If the transferor is a partnership (domestic or foreign), the domestic partners of the partnership, not the partnership itself, are required to comply with section 6038B and file Form 926. Each domestic partner is treated as a transferor of its proportionate share of the property.
— Instructions for Form 926 (Rev. November 2018), "Transfers by a partnership"
This is the mirror image of Form 8865. When a domestic partnership contributes property to a foreign partnership, the partnership itself is the §6038B filer (on Schedule O); when it contributes to a foreign corporation, its US partners each file Form 926 on their proportionate share. Same statute, opposite filer. (Spouses get a narrower convenience: they may file a single Form 926 jointly, but only if they file a joint income tax return.)
What transfers are covered
The core filing trigger is §6038B(a)(1)(A) — a transfer of property to a foreign corporation in one of a listed set of otherwise-tax-free exchanges:
Each United States person who— (1) transfers property to— (A) a foreign corporation in an exchange described in section 332, 351, 354, 355, 356, or 361 … shall furnish to the Secretary … such information … as the Secretary may require …
— IRC §6038B(a)(1)(A)
Those cross-references are the everyday corporate transactions in which property moves into corporate solution without current tax: a §351 contribution to a corporation in exchange for its stock; a §332 subsidiary liquidation; and the §354 / §355 / §356 / §361 exchanges and distributions that make up tax-free reorganizations and spin-offs.
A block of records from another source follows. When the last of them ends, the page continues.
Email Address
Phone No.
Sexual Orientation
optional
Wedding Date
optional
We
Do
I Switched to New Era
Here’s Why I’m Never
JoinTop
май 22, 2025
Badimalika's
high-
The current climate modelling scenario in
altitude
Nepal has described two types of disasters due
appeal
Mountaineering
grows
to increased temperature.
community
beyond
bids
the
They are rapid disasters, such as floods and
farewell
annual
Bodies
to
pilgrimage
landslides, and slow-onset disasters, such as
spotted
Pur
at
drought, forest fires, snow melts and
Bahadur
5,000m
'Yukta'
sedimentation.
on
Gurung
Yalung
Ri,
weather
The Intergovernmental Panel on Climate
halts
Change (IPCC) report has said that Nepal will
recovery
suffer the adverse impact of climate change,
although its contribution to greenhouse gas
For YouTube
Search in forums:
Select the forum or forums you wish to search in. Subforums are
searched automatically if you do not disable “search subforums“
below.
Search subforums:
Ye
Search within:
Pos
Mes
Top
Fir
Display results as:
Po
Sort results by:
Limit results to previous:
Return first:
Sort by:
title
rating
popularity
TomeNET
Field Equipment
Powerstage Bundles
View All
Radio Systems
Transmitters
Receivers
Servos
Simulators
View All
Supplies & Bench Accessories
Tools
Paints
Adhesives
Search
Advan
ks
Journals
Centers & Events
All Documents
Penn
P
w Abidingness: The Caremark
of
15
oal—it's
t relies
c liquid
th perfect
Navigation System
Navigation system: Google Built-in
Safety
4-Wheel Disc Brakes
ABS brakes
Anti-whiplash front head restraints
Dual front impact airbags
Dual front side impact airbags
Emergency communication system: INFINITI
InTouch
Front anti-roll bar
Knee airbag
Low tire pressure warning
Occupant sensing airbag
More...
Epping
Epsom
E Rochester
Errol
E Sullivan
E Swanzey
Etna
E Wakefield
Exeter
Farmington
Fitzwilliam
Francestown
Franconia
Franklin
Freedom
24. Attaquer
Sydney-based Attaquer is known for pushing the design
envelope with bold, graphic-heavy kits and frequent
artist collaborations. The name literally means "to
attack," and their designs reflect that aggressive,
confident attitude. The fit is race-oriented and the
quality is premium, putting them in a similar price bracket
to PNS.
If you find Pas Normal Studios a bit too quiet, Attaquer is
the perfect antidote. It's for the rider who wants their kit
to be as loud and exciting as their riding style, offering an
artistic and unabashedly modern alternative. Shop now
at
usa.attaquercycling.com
A §368 reorganization is reached through the §354/§356/§361 exchange it produces — §368 itself is not on the list. The Form 926 instructions add two further triggers beyond the (a)(1)(A) exchanges: an outbound transfer of intangible property under §367(d), and certain outbound §367(e) distributions.
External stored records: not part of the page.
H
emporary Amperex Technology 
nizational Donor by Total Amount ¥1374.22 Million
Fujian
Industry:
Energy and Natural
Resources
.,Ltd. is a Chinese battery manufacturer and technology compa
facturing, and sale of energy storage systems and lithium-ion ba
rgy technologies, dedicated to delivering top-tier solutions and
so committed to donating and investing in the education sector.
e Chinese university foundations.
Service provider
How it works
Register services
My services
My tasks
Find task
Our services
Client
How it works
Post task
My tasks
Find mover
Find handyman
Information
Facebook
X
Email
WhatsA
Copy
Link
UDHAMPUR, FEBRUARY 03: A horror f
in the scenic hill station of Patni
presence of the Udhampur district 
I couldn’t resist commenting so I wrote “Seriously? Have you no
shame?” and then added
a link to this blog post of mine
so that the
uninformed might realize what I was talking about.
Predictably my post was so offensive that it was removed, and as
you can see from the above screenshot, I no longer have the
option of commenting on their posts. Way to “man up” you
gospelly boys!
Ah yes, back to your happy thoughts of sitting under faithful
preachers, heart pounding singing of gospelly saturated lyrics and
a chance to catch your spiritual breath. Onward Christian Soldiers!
Why single out these specific transactions? Each is a provision that, domestically, lets property move into a corporation tax-free. Send the property across the border into a foreign corporation and Congress wants both a report (§6038B / Form 926) and, through §367, a second look at whether the tax-free treatment should survive.
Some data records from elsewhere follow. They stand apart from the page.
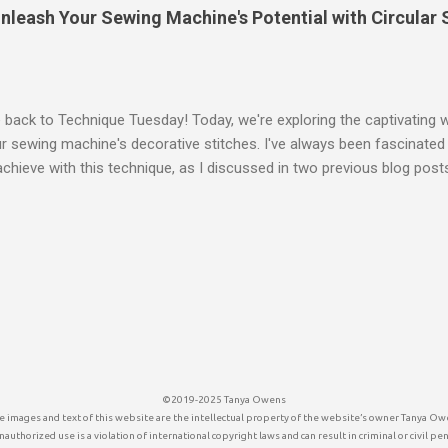
Whites Want to see all of the 11 DPP Lessons, click the DPP keywor
leash Your Sewing Machine's Potential with Circular S
ack to Technique Tuesday! Today, we're exploring the captivating wo
r sewing machine's decorative stitches. I've always been fascinated 
chieve with this technique, as I discussed in two previous blog pos
e Stitches in a Circle Technique Tuesday: Stacking Stitches I'm exci
 especially since my specific sewing machine didn't have a readily av
Pillow with Decorative Circular Stitches Why Circular Stitching? Circu
creative possibilities. It's perfect for adding unique embellishments 
quilt designs, and enhancing fabric art projects. Imagine the intricat
ing your machine's built-in decorative stitches! My Sewing Machine Ch
inger Legacy 340, a fantastic machine w...
©2019-2025 Tanya Owens
 images and text of this website are the intellectual property of the website’s owner Tanya Ow
authorized use is a violation of international copyright laws and can result in criminal or civil pen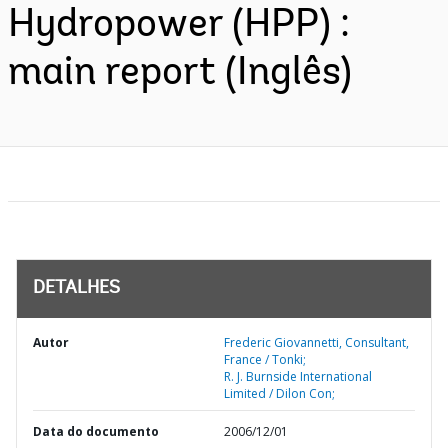
Hydropower (HPP) :
main report (Inglês)
DETALHES
Autor
Frederic Giovannetti, Consultant,
France / Tonki;
R. J. Burnside International
Limited / Dilon Con;
Data do documento
2006/12/01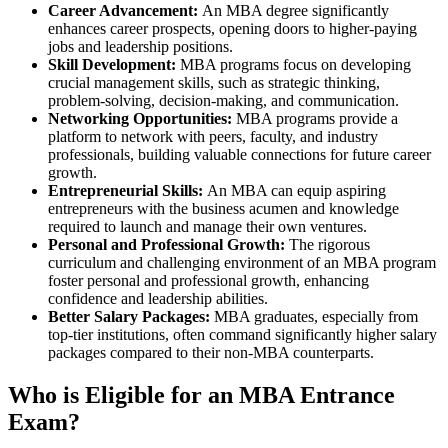
Career Advancement:
An MBA degree significantly
enhances career prospects, opening doors to higher-paying
jobs and leadership positions.
Skill Development:
MBA programs focus on developing
crucial management skills, such as strategic thinking,
problem-solving, decision-making, and communication.
Networking Opportunities:
MBA programs provide a
platform to network with peers, faculty, and industry
professionals, building valuable connections for future career
growth.
Entrepreneurial Skills:
An MBA can equip aspiring
entrepreneurs with the business acumen and knowledge
required to launch and manage their own ventures.
Personal and Professional Growth:
The rigorous
curriculum and challenging environment of an MBA program
foster personal and professional growth, enhancing
confidence and leadership abilities.
Better Salary Packages:
MBA graduates, especially from
top-tier institutions, often command significantly higher salary
packages compared to their non-MBA counterparts.
Who is Eligible for an MBA Entrance
Exam?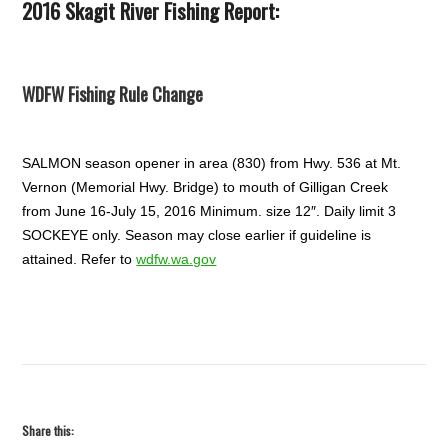
2016 Skagit River Fishing Report:
WDFW Fishing Rule Change
SALMON season opener in area (830) from Hwy. 536 at Mt.
Vernon (Memorial Hwy. Bridge) to mouth of Gilligan Creek
from June 16-July 15, 2016 Minimum. size 12″. Daily limit 3
SOCKEYE only. Season may close earlier if guideline is
attained. Refer to
wdfw.wa.gov
Share this: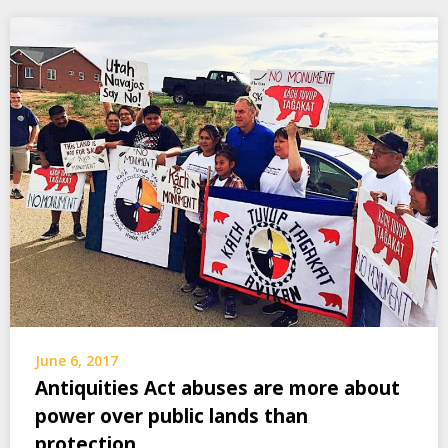
June 6, 2017
Antiquities Act abuses are more about
power over public lands than
protection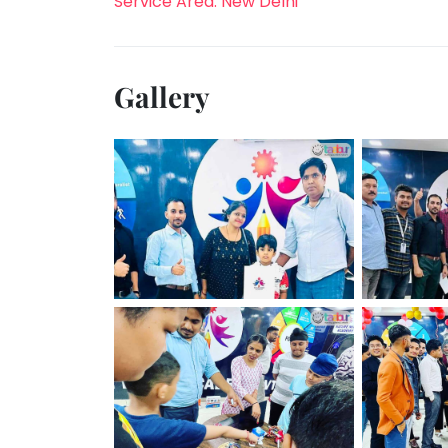
Service Area: New Delhi
Gallery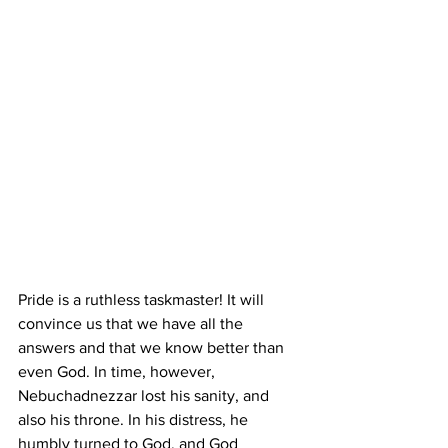
Pride is a ruthless taskmaster! It will 
convince us that we have all the 
answers and that we know better than 
even God. In time, however, 
Nebuchadnezzar lost his sanity, and 
also his throne. In his distress, he 
humbly turned to God, and God 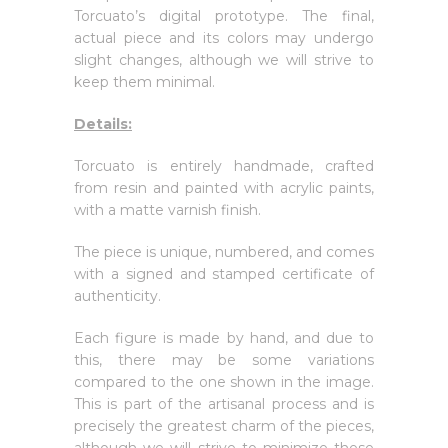
Torcuato’s digital prototype. The final,
actual piece and its colors may undergo
slight changes, although we will strive to
keep them minimal.
Details:
Torcuato is entirely handmade, crafted
from resin and painted with acrylic paints,
with a matte varnish finish.
The piece is unique, numbered, and comes
with a signed and stamped certificate of
authenticity.
Each figure is made by hand, and due to
this, there may be some variations
compared to the one shown in the image.
This is part of the artisanal process and is
precisely the greatest charm of the pieces,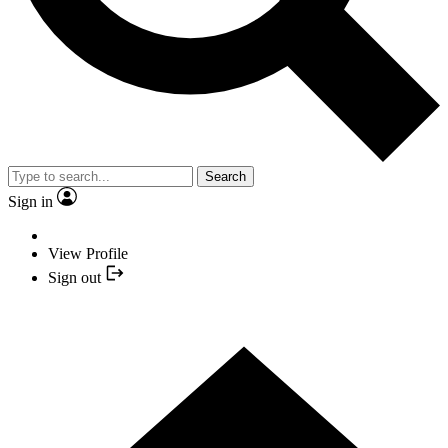
Search
Sign in
View Profile
Sign out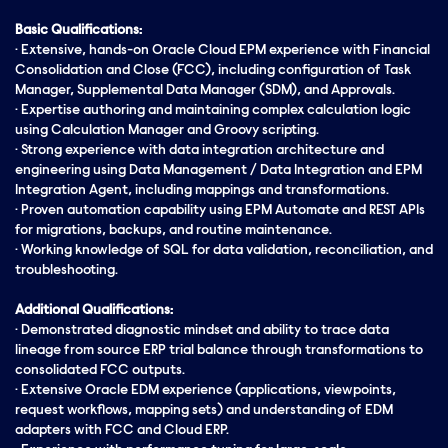
Basic Qualifications:
· Extensive, hands-on Oracle Cloud EPM experience with Financial
Consolidation and Close (FCC), including configuration of Task
Manager, Supplemental Data Manager (SDM), and Approvals.
· Expertise authoring and maintaining complex calculation logic
using Calculation Manager and Groovy scripting.
· Strong experience with data integration architecture and
engineering using Data Management / Data Integration and EPM
Integration Agent, including mappings and transformations.
· Proven automation capability using EPM Automate and REST APIs
for migrations, backups, and routine maintenance.
· Working knowledge of SQL for data validation, reconciliation, and
troubleshooting.
Additional Qualifications:
· Demonstrated diagnostic mindset and ability to trace data
lineage from source ERP trial balance through transformations to
consolidated FCC outputs.
· Extensive Oracle EDM experience (applications, viewpoints,
request workflows, mapping sets) and
understanding
of EDM
adapters with FCC and Cloud ERP.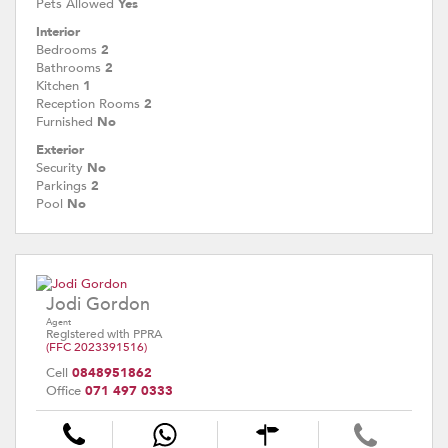
Pets Allowed
Yes
Interior
Bedrooms
2
Bathrooms
2
Kitchen
1
Reception Rooms
2
Furnished
No
Exterior
Security
No
Parkings
2
Pool
No
Jodi Gordon
Agent
Registered with PPRA
(FFC 2023391516)
Cell
0848951862
Office
071 497 0333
Property is read broadly — cash, tangible assets, stock and securities, and intangibles all count. The only category with its own escape hatch is cash, which has a de-minimis rule of its own (below). Appreciated tangible assets, stock, and intangibles are generally reportable whatever their value.
Example 1 — the classic incorporation. USP A, a US corporation, contributes the appreciated assets of a new product line to FC B, a newly formed foreign subsidiary, in exchange for FC B's stock — a textbook §351 exchange. The transfer is described in §6038B(a)(1)(A), so USP A files Form 926 reporting the contributed assets, and pairs it with a §351 disclosure on the return (Reg §1.351-3). Because the assets are appreciated and the transferee is foreign, §367(a) also turns off nonrecognition and A generally recognizes gain — the tax overlay below. Reporting and tax both apply, to the one transfer.
Reporting versus tax — the distinction that matters most
The single most important thing to keep straight is that Form 926 is a reporting obligation and §367 is a tax, and they do not rise and fall together.
- §6038B / Form 926 is the report — it tells the IRS a transfer happened. The penalty for getting it wrong is the §6038B(c) penalty (a percentage of value), not the tax on the transfer.
- §367 is the substantive tax — it decides whether the otherwise-tax-free exchange produces gain now (or, for intangibles, a stream of deemed income over time).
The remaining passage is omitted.